This fortress must have been of great strength, for it stood on a height above the River Wear; many coins, urns, altars and pieces of Roman pottery have been found, as well as the remains of a hypocaust of the heating system. Later, Binchester became one of the "vills" of the Earl of Northumberland who held it until 1420 when it passed to the Nevilles who finally forfeited it with other lands in 1569.
As is to be expected, the moor itself offers little of historical interest but it is linked with the records of Kirk Merrington, Whitworth Old Park, Binchester, Byers Green and Tudhoe, all of which form a part of the early days of Spennymoor. All these villages had common rights on the moor but, as it became denuded by increasing flocks, some of the local people were induced to relinquish their rights and so, gradually, the common became the property of just one owner – Merrington Priory. The Manor of Merrington belonged successively to the priors, monks and dean and chapter of Durham Cathedral.

Today, Merrington church is one of the most prominent local landmarks. It was originally built by the Normans and its splendid strategic position led to it being fortified in 1143 by the Scots intruder, William Cumyn. When he was finally attacked and overcome, the church roof was destroyed but the building remained as one of the most interesting Norman churches in the county until 1850 when it was almost wholly rebuilt – although retaining the form of its predecessor. Inside, the most interesting feature is the screen, a typical example of late-17th-century work.

===Troubled years===
The Norman Conquest meant little to the border folk at first, for they had lived with the constant threat of massacre by raiding Picts and Danes, but then William's soldiers "laid waite" the county and distributed the Saxon nobles' estates among themselves. However, William allowed some of the previous owners to retain their lands, and one of these was Whittleworth – now Whitworth – whose first known proprietor was Thomas de Acle who held it in 1183.
Nevertheless, the whole of this countryside was made desolate by William's soldiers, and for many years it was the haunt of outlaws and wild animals.

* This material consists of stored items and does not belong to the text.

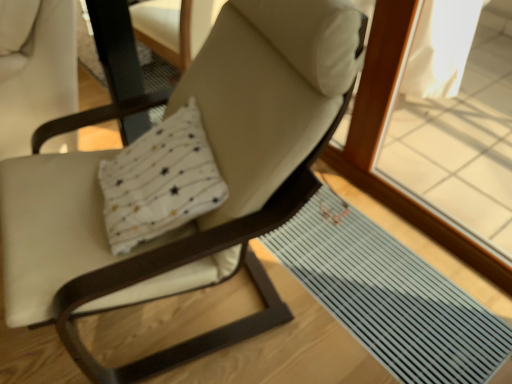 Question: From a real-world perspective, is gray rubber mat at lower right located beneath matte white swivel chair at left?

Choices:
 (A) yes
 (B) no

Answer: (A)

Question: Considering the relative sizes of gray rubber mat at lower right and matte white swivel chair at left in the image provided, is gray rubber mat at lower right bigger than matte white swivel chair at left?

Choices:
 (A) no
 (B) yes

Answer: (A)

Question: Is gray rubber mat at lower right outside matte white swivel chair at left?

Choices:
 (A) no
 (B) yes

Answer: (B)

Question: Is there a large distance between gray rubber mat at lower right and matte white swivel chair at left?

Choices:
 (A) yes
 (B) no

Answer: (A)

Question: Can you confirm if gray rubber mat at lower right is positioned to the right of matte white swivel chair at left?

Choices:
 (A) no
 (B) yes

Answer: (B)

Question: Considering the relative sizes of gray rubber mat at lower right and matte white swivel chair at left in the image provided, is gray rubber mat at lower right smaller than matte white swivel chair at left?

Choices:
 (A) no
 (B) yes

Answer: (B)

Question: From a real-world perspective, is matte white swivel chair at left positioned under gray rubber mat at lower right based on gravity?

Choices:
 (A) no
 (B) yes

Answer: (A)

Question: Considering the relative sizes of matte white swivel chair at left and gray rubber mat at lower right in the image provided, is matte white swivel chair at left bigger than gray rubber mat at lower right?

Choices:
 (A) yes
 (B) no

Answer: (A)

Question: Does matte white swivel chair at left have a smaller size compared to gray rubber mat at lower right?

Choices:
 (A) no
 (B) yes

Answer: (A)

Question: Does matte white swivel chair at left have a greater height compared to gray rubber mat at lower right?

Choices:
 (A) yes
 (B) no

Answer: (A)

Question: Is matte white swivel chair at left closer to the viewer compared to gray rubber mat at lower right?

Choices:
 (A) yes
 (B) no

Answer: (A)

Question: Is matte white swivel chair at left shorter than gray rubber mat at lower right?

Choices:
 (A) yes
 (B) no

Answer: (B)

Question: From the image's perspective, is gray rubber mat at lower right under matte white chair at center?

Choices:
 (A) no
 (B) yes

Answer: (B) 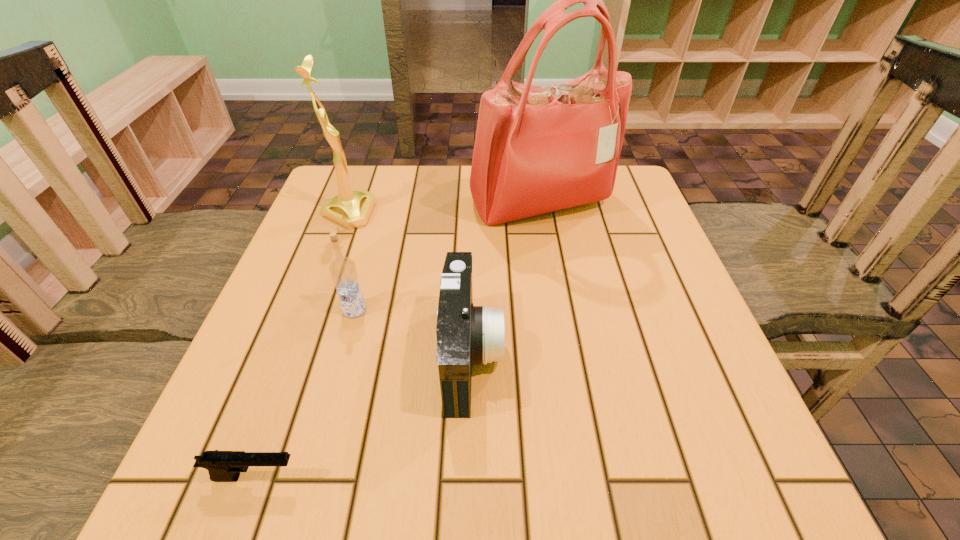 At what (x,y) coordinates should I click in order to perform the action: click on vacant space that satisfies the following two spatial constraints: 1. on the front-facing side of the tallest object; 2. on the front-facing side of the pistol. Please return your answer as a coordinate pair (x, y). Image resolution: width=960 pixels, height=540 pixels. Looking at the image, I should click on (587, 477). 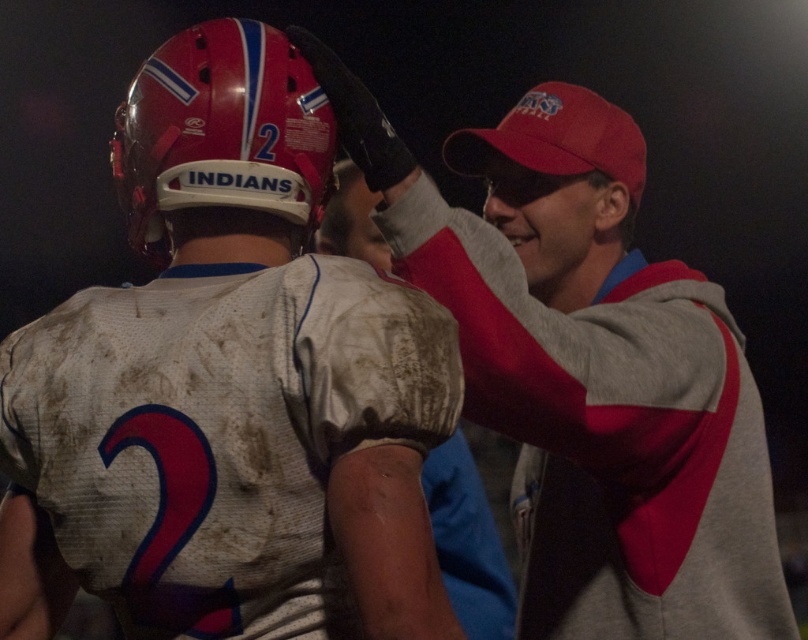 Can you confirm if matte white jersey at center is shorter than gray/red hoodie at upper right?

No, matte white jersey at center is not shorter than gray/red hoodie at upper right.

Image resolution: width=808 pixels, height=640 pixels. What are the coordinates of `matte white jersey at center` in the screenshot? It's located at (228, 387).

Does point (22, 346) come closer to viewer compared to point (452, 460)?

Yes.

The height and width of the screenshot is (640, 808). Find the location of `matte white jersey at center`. matte white jersey at center is located at coordinates point(228,387).

Does point (144, 220) come behind point (360, 186)?

No.

Between point (301, 72) and point (478, 552), which one is positioned behind?

The point (478, 552) is more distant.

Locate an element on the screen. This screenshot has height=640, width=808. matte red helmet at upper left is located at coordinates (221, 132).

Is point (607, 464) positioned after point (288, 161)?

Yes, point (607, 464) is farther from viewer.

Consider the image. Can you confirm if white matte jersey at upper right is wider than matte red helmet at upper left?

Correct, the width of white matte jersey at upper right exceeds that of matte red helmet at upper left.

This screenshot has width=808, height=640. I want to click on white matte jersey at upper right, so click(611, 436).

Where is `white matte jersey at upper right`? white matte jersey at upper right is located at coordinates (611, 436). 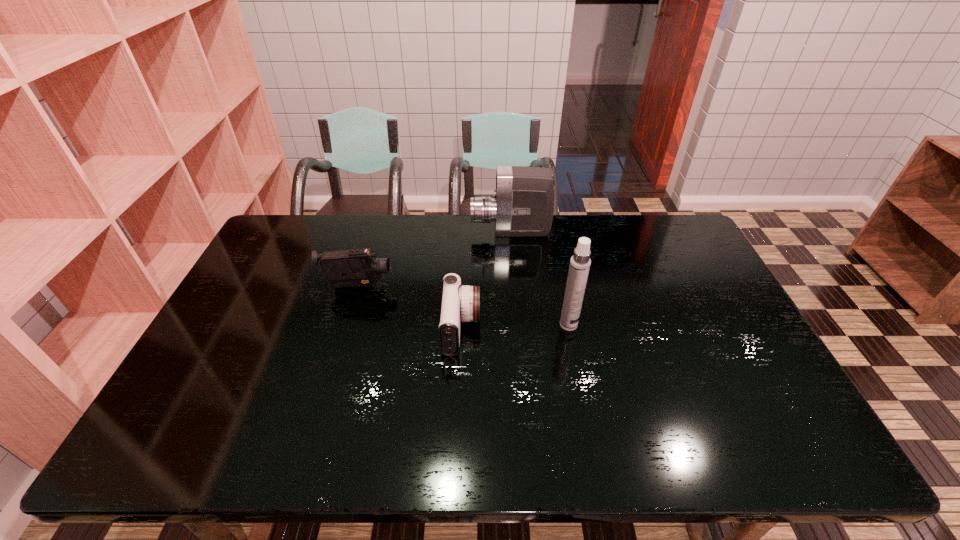 I want to click on empty space between the leftmost camcorder and the farthest object, so click(434, 259).

I want to click on vacant point located between the second tallest object and the nearest camcorder, so click(x=486, y=280).

Identify the location of empty space that is in between the nearest camcorder and the tallest object. (515, 327).

Where is `vacant space in between the nearest camcorder and the tallest camcorder`? vacant space in between the nearest camcorder and the tallest camcorder is located at coordinates (486, 280).

Where is `free space between the farthest camcorder and the tallest object`? The height and width of the screenshot is (540, 960). free space between the farthest camcorder and the tallest object is located at coordinates (540, 278).

This screenshot has height=540, width=960. In order to click on free space between the farthest camcorder and the nearest camcorder in this screenshot , I will do `click(486, 280)`.

Where is `free space between the aerosol can and the nearest camcorder`? The width and height of the screenshot is (960, 540). free space between the aerosol can and the nearest camcorder is located at coordinates (515, 327).

The image size is (960, 540). Find the location of `object that is the third closest to the leftmost camcorder`. object that is the third closest to the leftmost camcorder is located at coordinates (580, 262).

Identify the location of object that is the closest to the farthest camcorder. (459, 303).

Where is `camcorder identified as the second closest to the farthest object`? camcorder identified as the second closest to the farthest object is located at coordinates (357, 267). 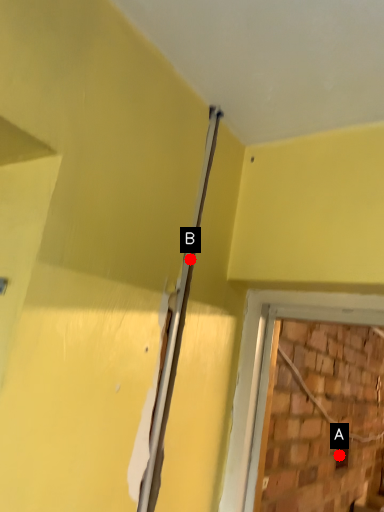 Question: Two points are circled on the image, labeled by A and B beside each circle. Which of the following is the closest to the observer?

Choices:
 (A) A is closer
 (B) B is closer

Answer: (B) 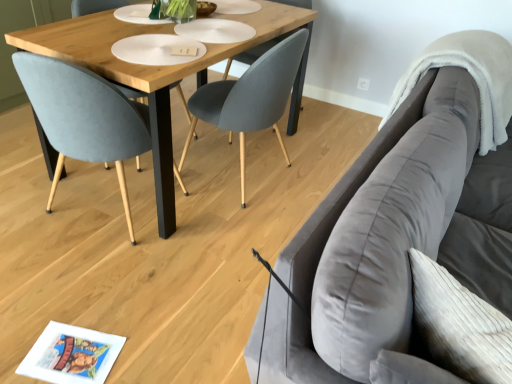 Question: Is matte gray chair at center, the 1th chair in the right-to-left sequence, touching wooden table at center?

Choices:
 (A) no
 (B) yes

Answer: (A)

Question: From the image's perspective, is matte gray chair at center, which appears as the second chair when viewed from the left, located beneath wooden table at center?

Choices:
 (A) no
 (B) yes

Answer: (B)

Question: Is matte gray chair at center, which appears as the second chair when viewed from the left, at the right side of wooden table at center?

Choices:
 (A) no
 (B) yes

Answer: (B)

Question: From a real-world perspective, is matte gray chair at center, which appears as the second chair when viewed from the left, on wooden table at center?

Choices:
 (A) no
 (B) yes

Answer: (B)

Question: Can you confirm if matte gray chair at center, which appears as the second chair when viewed from the left, is smaller than wooden table at center?

Choices:
 (A) no
 (B) yes

Answer: (B)

Question: Could you tell me if matte gray chair at center, the 1th chair in the right-to-left sequence, is turned towards wooden table at center?

Choices:
 (A) yes
 (B) no

Answer: (A)

Question: From the image's perspective, is velvet blue chair at center, which appears as the 1th chair when viewed from the left, below wooden table at center?

Choices:
 (A) yes
 (B) no

Answer: (A)

Question: Would you say velvet blue chair at center, which appears as the 1th chair when viewed from the left, is outside wooden table at center?

Choices:
 (A) no
 (B) yes

Answer: (A)

Question: Could you tell me if velvet blue chair at center, which appears as the 1th chair when viewed from the left, is facing wooden table at center?

Choices:
 (A) no
 (B) yes

Answer: (B)

Question: Does velvet blue chair at center, which appears as the 1th chair when viewed from the left, have a smaller size compared to wooden table at center?

Choices:
 (A) no
 (B) yes

Answer: (B)

Question: Is velvet blue chair at center, which is counted as the 2th chair, starting from the right, next to wooden table at center and touching it?

Choices:
 (A) yes
 (B) no

Answer: (B)

Question: Is velvet blue chair at center, which appears as the 1th chair when viewed from the left, bigger than wooden table at center?

Choices:
 (A) no
 (B) yes

Answer: (A)

Question: Is wooden table at center oriented away from matte gray chair at center, the 1th chair in the right-to-left sequence?

Choices:
 (A) yes
 (B) no

Answer: (A)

On 16 October 1346 David of Scotland was encamped with a great army on the hills near Durham, and raiding bands under a Douglas had been terrorising the neighbourhood. Edward lll was otherwise engaged at Crecy in France at the time, but his Queen, Phillipa, with the Archbishop of York, the Bishops of Durham, Lincoln and Carlisle, and the Lords Neville and Percy and others marched North, and with an array of 16,000 men, moved along the ridge from Auckland to Merrington. Her advance guards clashed with some of Douglas' men near Ferryhill and chased them back to the bridge at Croxdale (Sunderland Bridge). Butchers Race, one of the Five Lanes which meet at Tudhoe Crossroads, was so named after this foray. The next day the main bodies of the two armies met at Neville's Cross, near Durham, and the Scots were slaughtered. During the battle, the prior from Durham and his monks knelt on a little hillock in the Shaw Wood and prayed for an English victory while holding aloft, impaled on a spear, the Holy Corporax Cloth from the Cathedral.

In 1420 the Manor of Whitworth and much of the other land in the vicinity, from Raby to Brancepeth, and including Old Park, Byers Green, Newfield and Tudhoe, became Neville property, and the Earl of Westmorland (a Neville) was granted a licence from Bishop Langley to impark 40 acres at Whitworth, and so began the Whitworth park of today.

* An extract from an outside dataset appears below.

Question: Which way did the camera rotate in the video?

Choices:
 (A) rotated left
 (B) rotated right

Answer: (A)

The moor itself comes into the record in 1615 as the result of "a general muster on the moor of all men able to bear arms within the bishopric, between the ages of 15 and 60; the gathering amounted to 8,320" (Fordyce). Some military training seems to have been given, doubtless with a view to the then unsettled state of the country due to the growing tension between Parliament and the King. Quite a few of these men must have been miners, as at that time "coale pits" were being worked at Whitworth, Byers Green and Fernhill. In 1677 the small freeholders and the local gentry divided 243 acres of the moor between themselves, an act which was confirmed by the Chancery Court. The only portion of the common that was left was a small plot reserved for the use of a spring of water.

===The rise of industry===
Up to 1800 the moor remained largely barren and the few roads across it were dangerous. The one good road was maintained by tolls collected at turnpike gates. Some of the largest horse-race meetings in the North took place on the moor, and miners and their families attended in all their holiday splendour. These men, early industrial workers, wore their hair long and on these gala days it flowed freely over their shoulders instead of, as usually was the case, being tied in curls. Floral waistcoats and ribboned hats were worn on these highly colourful occasions.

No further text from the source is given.